The liability of radiologist-developers

MSK radiologists may increasingly find themselves involved not only in the use, but also the development of AI products. Suppose one founds a startup marketing a novel AI-enhanced bone imaging tool. Over the course of its deployment, it mislabels osteosarcoma as a benign osteochondroma, and biopsy is not suggested for the patient in question. This patient subsequently develops extensive disease which is not detected in timely manner. In addition to the interpreting radiologist, is the radiologist-developer liable to suit?

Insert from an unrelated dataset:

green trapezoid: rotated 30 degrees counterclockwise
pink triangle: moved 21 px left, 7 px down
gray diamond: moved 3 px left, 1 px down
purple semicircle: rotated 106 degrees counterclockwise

The nature of their liability exposure remains unclear. Some scholars have suggested that product liability theories would be most appropriate, despite the fact that courts have historically not regarded software as “products” per se [25, 26]. This may change as courts develop a body of AI jurisprudence, and as AI systems increasingly merge with hardware products with implications for bodily harm—self-driving cars and CT scanners among them [27]. Should courts apply theories of product liability to AI technologies, either the negligence or strict liability principles outlined above would attach.

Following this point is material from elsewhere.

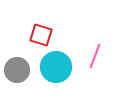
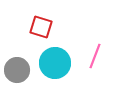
red square: moved 8 px up
cyan circle: moved 1 px left, 4 px up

Under a strict liability framework, courts would analyze characteristics of the AI product itself, evaluating whether the particular program was a “manufacturing defect,” and consequently led to the plaintiff’s injury. If the plaintiff is able to demonstrate the application’s deficiency, he would prevail in his case. However, this may prove difficult to achieve in practice. The inherent sophistication of AI products, which would have undergone rigorous FDA review as a prerequisite to market entry, may stymie attempts to prove technical inadequacy [28, 29].

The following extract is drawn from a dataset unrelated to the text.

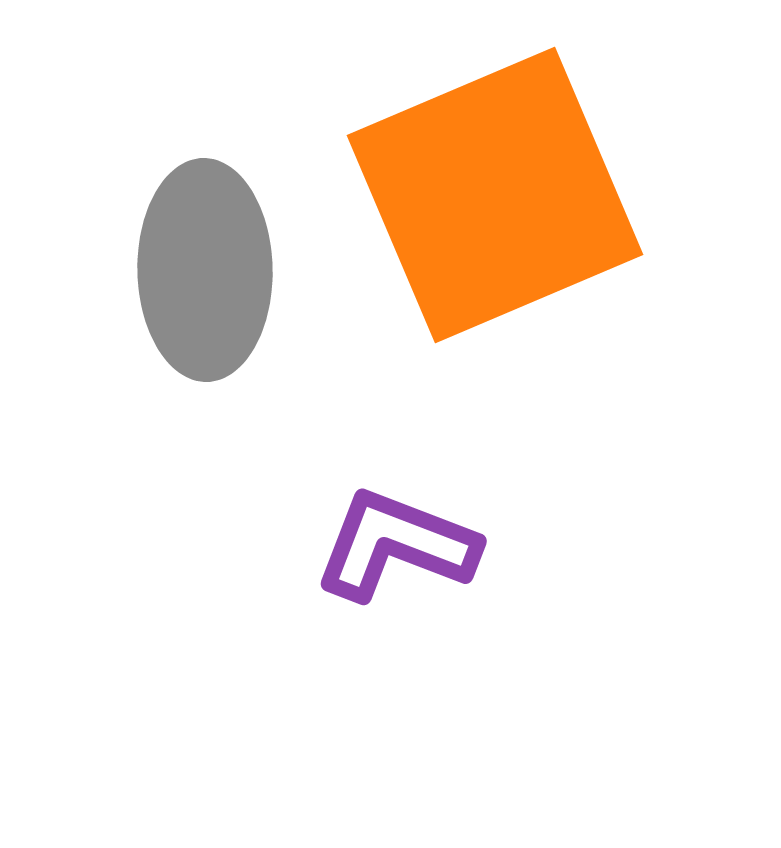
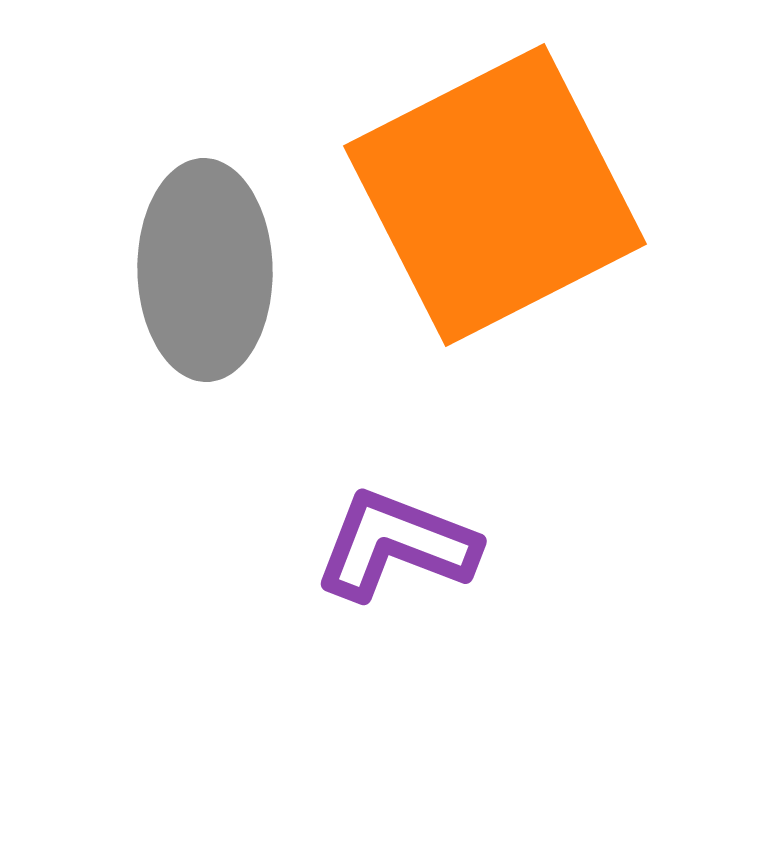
orange square: rotated 4 degrees counterclockwise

By contrast, negligence principles consider features of the enterprise, rather than the product. This does not simplify matters, in turn inviting a host of further questions. To whom, if anyone, would the radiologist-developer owe a “duty of care?” [30] Without a coherent “AI industry” to speak of, which professional standards would apply? Do startups face different standards of care than blue chip tech conglomerates? It remains to be seen how courts will answer these questions, apportion fault, and analyze chains of causation.

Conclusion

This piece introduces the basic mechanics of liability related to AI products in MSK radiology. Radiologists, their practices, and AI enterprises face differing sets of risk exposure which dynamically interact. Given the sparsity of legal precedent, all parties face an uncertain liability landscape. However, there is a silver lining—AI tools are unlikely to supplant human radiologists any time soon. In this, MSK radiologists find two unlikely allies: federal law and the tort system. Both emphasize the primacy of physician decision-making and establish a subordinate, though adjunctive niche for AI products. Looking forward, imaging departments should articulate clear protocols for their use, to include procedures in the event of human-AI discrepancy. They can be aided by ACR and SSR-validated guidelines, training programs, and model practices for deploying AI technologies.